I'm trying to calculate the SNR of a satellite signal using GRC, but all of the 4 offered estimators either have a lot of -NaN values or are ~35dB throughout the entire recording. (I just connected the file source to the MPSK SNR estimator probe and redirected the messages to message debug.)
I've tried the examples adapted to my input and M2M4 estimator spits out somewhat expected values (so I've been told by others in the company).
The code:
from sys import argv
from scipy import fromfile, absolute, array_split, mean, sqrt, log10, ceil, linspace, complex64
from matplotlib import pyplot as plt
def snr_est_m2m4(signal):
M2 = mean(absolute(signal)**2)
M4 = mean(absolute(signal)**4)
snr_rat = sqrt(2*M2*M2 - M4) / (M2 - sqrt(2*M2*M2 - M4))

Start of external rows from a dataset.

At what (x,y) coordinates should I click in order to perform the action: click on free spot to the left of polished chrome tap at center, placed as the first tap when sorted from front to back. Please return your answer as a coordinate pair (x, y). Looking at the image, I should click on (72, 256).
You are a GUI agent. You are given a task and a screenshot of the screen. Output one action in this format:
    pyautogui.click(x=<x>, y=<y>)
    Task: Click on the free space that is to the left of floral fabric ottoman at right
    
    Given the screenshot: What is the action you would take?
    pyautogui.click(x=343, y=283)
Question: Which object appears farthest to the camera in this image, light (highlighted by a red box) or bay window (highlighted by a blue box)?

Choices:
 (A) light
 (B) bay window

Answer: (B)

return 10.0*log10(snr_rat)
def chunkify(lst, chunk_size):
return [lst[i * chunk_size : (i+1) * chunk_size] for i in range(int(ceil(len(lst)/chunk_size)))]
def main():
if len(argv) != 2:
return
bits = fromfile(argv[1], dtype=complex64)
m2m4_axis = [absolute(snr_est_m2m4(s)) for s in array_split(bits, 100000)]
f1 = plt.figure(1)
s1 = f1.add_subplot(1,1,1)
chunk_size = 100
smooth_m2m4 = [mean(c) for c in chunkify(m2m4_axis, chunk_size)]

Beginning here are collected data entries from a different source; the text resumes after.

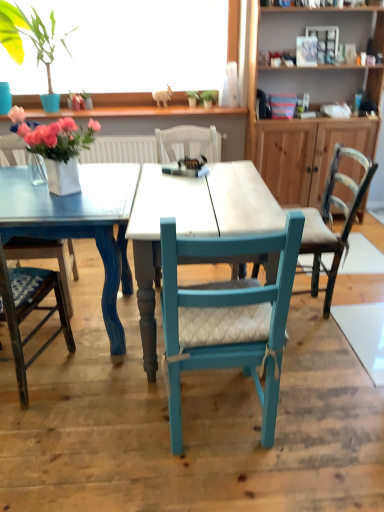 This screenshot has width=384, height=512. What do you see at coordinates (332, 220) in the screenshot?
I see `teal fabric chair at center, placed as the 4th chair when sorted from left to right` at bounding box center [332, 220].

This screenshot has width=384, height=512. What do you see at coordinates (227, 318) in the screenshot?
I see `teal painted wood chair at center, which is the third chair from left to right` at bounding box center [227, 318].

Find the location of `matte blue chair at left, placed as the fourth chair when sorted from right to left`. matte blue chair at left, placed as the fourth chair when sorted from right to left is located at coordinates (46, 257).

Locate an element on the screen. wooden cabinet at upper right is located at coordinates (311, 100).

Identify the location of blue fabric cushioned chair at left, arranged as the 2th chair when viewed from the left. (31, 300).

The width and height of the screenshot is (384, 512). Find the location of `matte pink flowers at left`. matte pink flowers at left is located at coordinates (57, 148).

This screenshot has width=384, height=512. What do you see at coordinates (193, 222) in the screenshot?
I see `white wood table at center` at bounding box center [193, 222].

Find the location of `teal fabric chair at center, the 1th chair positioned from the right`. teal fabric chair at center, the 1th chair positioned from the right is located at coordinates (332, 220).

How distant is teal fabric chair at center, the 1th chair positioned from the right, from white wood table at center?

25.15 inches.

Is teal fabric chair at center, placed as the 4th chair when sorted from left to right, further to the viewer compared to white wood table at center?

Yes, the depth of teal fabric chair at center, placed as the 4th chair when sorted from left to right, is greater than that of white wood table at center.

Between teal fabric chair at center, placed as the 4th chair when sorted from left to right, and white wood table at center, which one has smaller width?

teal fabric chair at center, placed as the 4th chair when sorted from left to right.

In the scene shown: Is teal fabric chair at center, placed as the 4th chair when sorted from left to right, outside of white wood table at center?

Absolutely, teal fabric chair at center, placed as the 4th chair when sorted from left to right, is external to white wood table at center.

Between teal fabric chair at center, the 1th chair positioned from the right, and green leafy plant at upper left, which one appears on the left side from the viewer's perspective?

green leafy plant at upper left is more to the left.

Which of these two, teal fabric chair at center, placed as the 4th chair when sorted from left to right, or green leafy plant at upper left, is smaller?

Smaller between the two is teal fabric chair at center, placed as the 4th chair when sorted from left to right.

Is teal fabric chair at center, the 1th chair positioned from the right, far away from green leafy plant at upper left?

Absolutely, teal fabric chair at center, the 1th chair positioned from the right, is distant from green leafy plant at upper left.

The height and width of the screenshot is (512, 384). What are the coordinates of `houseplant above the teal fabric chair at center, the 1th chair positioned from the right (from the image's perspective)` in the screenshot? It's located at (27, 36).

Find the location of `houseplant that is behind the matte blue chair at left, the 1th chair when ordered from left to right`. houseplant that is behind the matte blue chair at left, the 1th chair when ordered from left to right is located at coordinates (27, 36).

Is matte blue chair at left, placed as the fourth chair when sorted from right to left, at the right side of green leafy plant at upper left?

Indeed, matte blue chair at left, placed as the fourth chair when sorted from right to left, is positioned on the right side of green leafy plant at upper left.

Looking at this image, is matte blue chair at left, placed as the fourth chair when sorted from right to left, positioned beyond the bounds of green leafy plant at upper left?

Yes, matte blue chair at left, placed as the fourth chair when sorted from right to left, is located beyond the bounds of green leafy plant at upper left.

In terms of size, does matte blue chair at left, placed as the fourth chair when sorted from right to left, appear bigger or smaller than teal painted wood chair at center, acting as the 2th chair starting from the right?

Considering their sizes, matte blue chair at left, placed as the fourth chair when sorted from right to left, takes up more space than teal painted wood chair at center, acting as the 2th chair starting from the right.

From the image's perspective, which one is positioned lower, matte blue chair at left, placed as the fourth chair when sorted from right to left, or teal painted wood chair at center, which is the third chair from left to right?

teal painted wood chair at center, which is the third chair from left to right, is shown below in the image.

Considering the positions of objects matte blue chair at left, the 1th chair when ordered from left to right, and teal painted wood chair at center, acting as the 2th chair starting from the right, in the image provided, who is more to the right, matte blue chair at left, the 1th chair when ordered from left to right, or teal painted wood chair at center, acting as the 2th chair starting from the right,?

teal painted wood chair at center, acting as the 2th chair starting from the right, is more to the right.

How far apart are matte blue chair at left, placed as the fourth chair when sorted from right to left, and teal painted wood chair at center, acting as the 2th chair starting from the right?

A distance of 34.30 inches exists between matte blue chair at left, placed as the fourth chair when sorted from right to left, and teal painted wood chair at center, acting as the 2th chair starting from the right.

Is blue fabric cushioned chair at left, marked as the third chair in a right-to-left arrangement, facing towards green leafy plant at upper left?

Yes, blue fabric cushioned chair at left, marked as the third chair in a right-to-left arrangement, is turned towards green leafy plant at upper left.

How far apart are blue fabric cushioned chair at left, arranged as the 2th chair when viewed from the left, and green leafy plant at upper left?

A distance of 5.85 feet exists between blue fabric cushioned chair at left, arranged as the 2th chair when viewed from the left, and green leafy plant at upper left.

Consider the image. What's the angular difference between blue fabric cushioned chair at left, marked as the third chair in a right-to-left arrangement, and green leafy plant at upper left's facing directions?

The facing directions of blue fabric cushioned chair at left, marked as the third chair in a right-to-left arrangement, and green leafy plant at upper left are 170 degrees apart.

Where is `houseplant on the left side of blue fabric cushioned chair at left, marked as the third chair in a right-to-left arrangement`? houseplant on the left side of blue fabric cushioned chair at left, marked as the third chair in a right-to-left arrangement is located at coordinates (27, 36).

Considering the sizes of objects white wood table at center and blue fabric cushioned chair at left, marked as the third chair in a right-to-left arrangement, in the image provided, who is taller, white wood table at center or blue fabric cushioned chair at left, marked as the third chair in a right-to-left arrangement,?

With more height is blue fabric cushioned chair at left, marked as the third chair in a right-to-left arrangement.

In the scene shown: Is white wood table at center looking in the opposite direction of blue fabric cushioned chair at left, arranged as the 2th chair when viewed from the left?

No, white wood table at center's orientation is not away from blue fabric cushioned chair at left, arranged as the 2th chair when viewed from the left.

How different are the orientations of white wood table at center and blue fabric cushioned chair at left, marked as the third chair in a right-to-left arrangement, in degrees?

171 degrees.

Which of these two, white wood table at center or blue fabric cushioned chair at left, arranged as the 2th chair when viewed from the left, is bigger?

Bigger between the two is white wood table at center.

Could you tell me if teal fabric chair at center, the 1th chair positioned from the right, is turned towards blue fabric cushioned chair at left, arranged as the 2th chair when viewed from the left?

No, teal fabric chair at center, the 1th chair positioned from the right, is not aimed at blue fabric cushioned chair at left, arranged as the 2th chair when viewed from the left.

Choose the correct answer: Is teal fabric chair at center, placed as the 4th chair when sorted from left to right, inside blue fabric cushioned chair at left, marked as the third chair in a right-to-left arrangement, or outside it?

teal fabric chair at center, placed as the 4th chair when sorted from left to right, cannot be found inside blue fabric cushioned chair at left, marked as the third chair in a right-to-left arrangement.

How distant is teal fabric chair at center, placed as the 4th chair when sorted from left to right, from blue fabric cushioned chair at left, marked as the third chair in a right-to-left arrangement?

4.31 feet.

Which object is closer to the camera, teal fabric chair at center, the 1th chair positioned from the right, or blue fabric cushioned chair at left, marked as the third chair in a right-to-left arrangement?

blue fabric cushioned chair at left, marked as the third chair in a right-to-left arrangement, is more forward.

Locate an element on the screen. The image size is (384, 512). the 1st chair above when counting from the white wood table at center (from the image's perspective) is located at coordinates (332, 220).

Where is `the 2nd chair below when counting from the green leafy plant at upper left (from the image's perspective)`? the 2nd chair below when counting from the green leafy plant at upper left (from the image's perspective) is located at coordinates (332, 220).

Which object lies further to the anchor point teal painted wood chair at center, which is the third chair from left to right, matte blue chair at left, the 1th chair when ordered from left to right, or white wood table at center?

Among the two, matte blue chair at left, the 1th chair when ordered from left to right, is located further to teal painted wood chair at center, which is the third chair from left to right.

From the image, which object appears to be nearer to teal painted wood chair at center, which is the third chair from left to right, white wood table at center or matte pink flowers at left?

white wood table at center.

Looking at the image, which one is located closer to wooden cabinet at upper right, teal fabric chair at center, the 1th chair positioned from the right, or green leafy plant at upper left?

The object closer to wooden cabinet at upper right is teal fabric chair at center, the 1th chair positioned from the right.

When comparing their distances from teal fabric chair at center, the 1th chair positioned from the right, does matte blue chair at left, the 1th chair when ordered from left to right, or matte pink flowers at left seem closer?

matte pink flowers at left is closer to teal fabric chair at center, the 1th chair positioned from the right.

From the image, which object appears to be nearer to wooden cabinet at upper right, white wood table at center or blue fabric cushioned chair at left, marked as the third chair in a right-to-left arrangement?

white wood table at center is closer to wooden cabinet at upper right.

Looking at the image, which one is located further to teal fabric chair at center, the 1th chair positioned from the right, matte pink flowers at left or matte blue chair at left, placed as the fourth chair when sorted from right to left?

matte blue chair at left, placed as the fourth chair when sorted from right to left, is further to teal fabric chair at center, the 1th chair positioned from the right.

Considering their positions, is blue fabric cushioned chair at left, arranged as the 2th chair when viewed from the left, positioned further to matte pink flowers at left than white wood table at center?

The object further to matte pink flowers at left is blue fabric cushioned chair at left, arranged as the 2th chair when viewed from the left.

Which object lies nearer to the anchor point teal painted wood chair at center, acting as the 2th chair starting from the right, white wood table at center or teal fabric chair at center, the 1th chair positioned from the right?

white wood table at center is positioned closer to the anchor teal painted wood chair at center, acting as the 2th chair starting from the right.

Locate an element on the screen. kitchen & dining room table between matte blue chair at left, placed as the fourth chair when sorted from right to left, and wooden cabinet at upper right, in the horizontal direction is located at coordinates (193, 222).

You are a GUI agent. You are given a task and a screenshot of the screen. Output one action in this format:
    pyautogui.click(x=<x>, y=<y>)
    Task: Click on the floral arrangement between blue fabric cushioned chair at left, arranged as the 2th chair when viewed from the left, and matte blue chair at left, the 1th chair when ordered from left to right, along the z-axis
    The image size is (384, 512).
    Given the screenshot: What is the action you would take?
    pyautogui.click(x=57, y=148)

At what (x,y) coordinates should I click in order to perform the action: click on floral arrangement between green leafy plant at upper left and teal painted wood chair at center, which is the third chair from left to right, vertically. Please return your answer as a coordinate pair (x, y). Looking at the image, I should click on (57, 148).

This screenshot has height=512, width=384. Find the location of `kitchen & dining room table between green leafy plant at upper left and blue fabric cushioned chair at left, marked as the third chair in a right-to-left arrangement, in the vertical direction`. kitchen & dining room table between green leafy plant at upper left and blue fabric cushioned chair at left, marked as the third chair in a right-to-left arrangement, in the vertical direction is located at coordinates [193, 222].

s1.plot(linspace(0, 1000, len(smooth_m2m4)), smooth_m2m4, 'b-', label='m2m4')
s1.grid(True)
s1.set_xlabel('time')
s1.set_ylabel('snr')
s1.legend()
print("Done!")
plt.show()
if __name__ == "__main__":
main()
I know the recording is valid since the GRC chain we currently have implemented gives out an image of the Earth. I've tried the estimators on a different signal but yet again, the values didn't make sense; the SNR was higher when there was no signal.
What do the parameters alpha
and Samples between SNR messages
in GRC represent? Why don't the estimators in GRC work as expected? What is the suggested way of calculating SNR?
I'm at a loss here, please send help.